El Impuesto sobre Estancias Turísticas que Vitoria-Gasteiz aplicará a partir del 1 de enero de 2027 ha sido objeto de debate durante la Comisión de Promoción Económica, Empleo, Comercio y Turismo y Sociedades Públicas celebrada hoy. En ella, María Nanclares, responsable del área, ha asegurado que "este gobierno ha mantenido una postura de máxima prudencia esperando la resolución de las Juntas Generales. A partir de esa fecha pasamos de la expectativa a la acción para desplegar esta herramienta, y este impuesto debe ir acompañado de una serie de informes técnicos y jurídicos".

En este sentido, Nanclares ha agregado que tiene "muy claro" el modelo turístico que debe promover Vitoria-Gasteiz. "Este impuesto equilibra el bienestar de nuestros ciudadanos con los efectos que deja el turismo. No tenemos un problema de masificación, pero nos ayudará a prevenir los posibles daños colaterales", ha afirmado. El departamento de Hacienda es quien se encargará de la ordenanza. El servicio de turismo, por su parte, está en contacto directo con el sector y ayuda a Hacienda con los datos que sean necesarios. "El sector siempre puede participar en la elaboración de la ordenanza. La sostenibilidad y el fortalecimiento del sector son los objetivos que perseguimos, así como que el impacto del turismo sea positivo y asegurar que Vitoria siga siendo un referente de ciudad verde, comprometida y competitiva", ha argumentado.

Un "grave error"

Por su parte, el Partido Popular de Vitoria-Gasteiz ha denunciado hoy el "grave error" del impuesto turístico, que "hará perder competitividad a la ciudad". A juicio de Blanca Lacunza, es "contrario a la estrategia de turismo que tiene que seguir nuestra ciudad" y llega "en el peor momento, cuando los datos reflejan una pérdida de turistas y una evolución peor que la de las capitales cercanas". Por eso, ha dejado claro que el PP "no va a apoyar ninguna ordenanza para que se establezca este impuesto turístico".

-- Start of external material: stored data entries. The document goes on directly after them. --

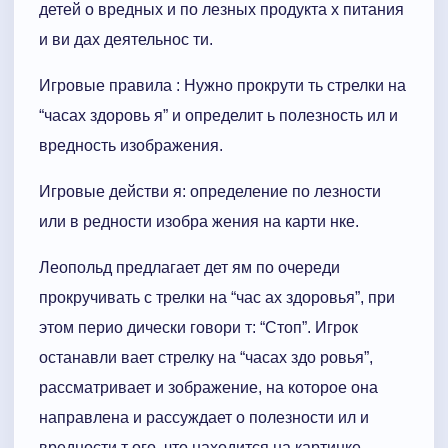
детей о вредных и по лезных продукта х питания
и ви дах деятельнос ти.
Игровые правила : Нужно прокрути ть стрелки на
“часах здоровь я” и определит ь полезность ил и
вредность изображения.
Игровые действи я: определение по лезности
или в редности изобра жения на карти нке.
Леопольд предлагает дет ям по очереди
прокручивать с трелки на “час ах здоровья”, при
этом перио дически говори т: “Стоп”. Игрок
останавли вает стрелку на “часах здо ровья”,
рассматривает и зображение, на которое она
направлена и рассуждает о полезности ил и
вредности т ого, что находится на картинке .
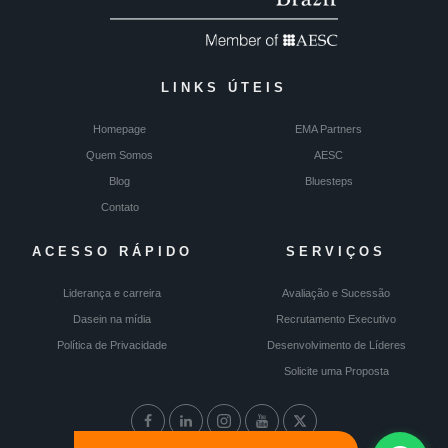
LINKS ÚTEIS
Homepage
EMA Partners
Quem Somos
AESC
Blog
Bluesteps
Contato
ACESSO RÁPIDO
SERVIÇOS
Liderança e carreira
Avaliação e Sucessão
Dasein na mídia
Recrutamento Executivo
Política de Privacidade
Desenvolvimento de Líderes
Solicite uma Proposta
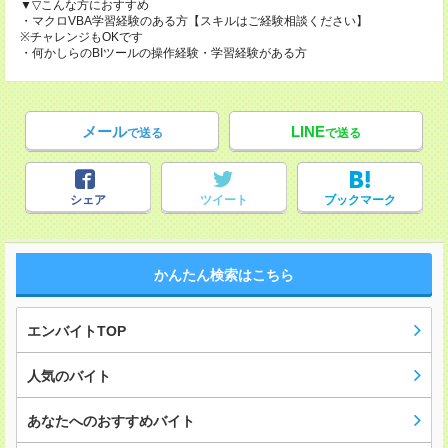
▼▽こんな方におすすめ
・マクロVBA学習経験のある方【スキルはご経験相談ください】
※チャレンジもOKです
・何かしらのBIツールの操作経験・学習経験がある方
メール
LINE
で送る
で送る
シェア
ツイート
ブックマーク
かんたん検索はこちら
エンバイトTOP
人気のバイト
あなたへのおすすめバイト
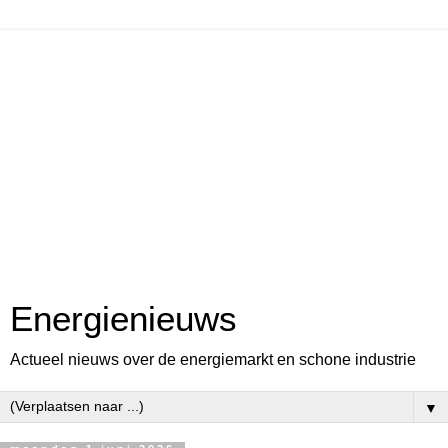
Energienieuws
Actueel nieuws over de energiemarkt en schone industrie
▼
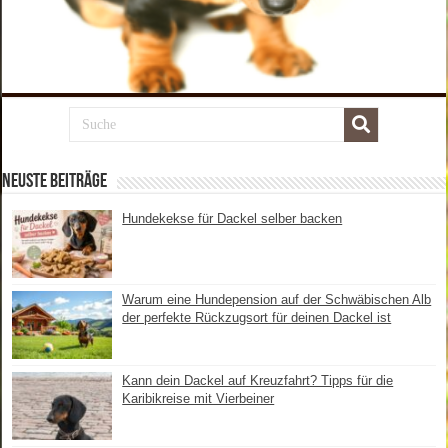
Neuste Beiträge
Hundekekse für Dackel selber backen
Dackel sind das reinste Antidepressiva
weiterlesen
Warum eine Hundepension auf der Schwäbischen Alb
der perfekte Rückzugsort für deinen Dackel ist
Kann dein Dackel auf Kreuzfahrt? Tipps für die
Karibikreise mit Vierbeiner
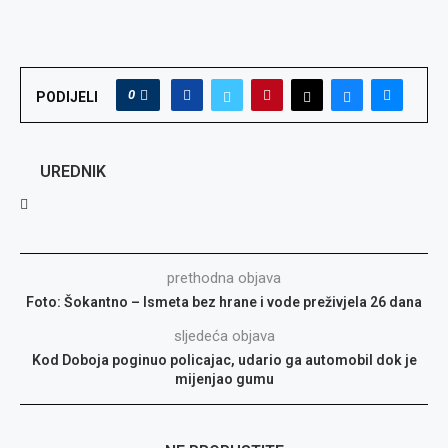
0
PODIJELI
UREDNIK
prethodna objava
Foto: Šokantno – Ismeta bez hrane i vode preživjela 26 dana
sljedeća objava
Kod Doboja poginuo policajac, udario ga automobil dok je
mijenjao gumu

Según ha recordado, en 2025 "el turismo descendió en Vitoria un 2,7%, y esta bajada de visitantes fue especialmente preocupante en meses clave como julio, agosto y septiembre, en los que los visitantes cayeron un 11,8% y las pernoctaciones también bajaron un 4,6%". Incluso en las fiestas de La Blanca, en los establecimientos hoteleros de Vitoria se contabilizaron 8.605 entradas y 18.964 pernoctaciones, un 6,3% y un 6,7% menos, respectivamente, que las registradas durante el mismo período del año anterior. Lacunza ha tomado como referencia los datos ofrecidos por Eustat correspondientes al mes de abril de este año, que reflejan que los visitantes bajaron un 3,3% y las pernoctaciones un 3% en Vitoria.

María Nanclares ha respondido a Blanca Lacunza con una "valoración positiva" del nuevo impuesto, ya que "garantiza que la recaudación sea íntegra para el municipio que lo genere". "Los visitantes disfrutan de nuestros servicios y es de justicia social que contribuyan a su mantenimiento. Negarse a esta herramienta es una irresponsabilidad que nos condena a que los gastos de los turistas los paguen los ciudadanos de su bolsillo", ha replicado.

Garbiñe Ruiz, portavoz de Elkarrekin, ha declarado que la entrada de este impuesto "abre un nuevo debate en el municipio, porque creemos que este debate no debe limitarse a una cuestión administrativa, sino abordar qué modelo de turismo quiere consolidar Vitoria-Gasteiz". La formación ha deslizado que las viviendas turísticas deben ser objeto de análisis, al tiempo que ha valorado «positivamente» la actividad turística de Vitoria-Gasteiz en su conjunto, ya que "la ciudad no tiene masificación ni tensiones extremas, y tenemos margen para decidir qué podemos potenciar y qué impactos queremos evitar". No en vano, ha apuntado que "es importante recordar cómo hemos llegado hasta aquí y debemos reflexionar qué ciudad queremos construir con esta herramienta". Así, quiere que "el retorno del impuesto revierta en la mejora de la ciudad. Tenemos una oportunidad de decidir qué hacer con este impuesto".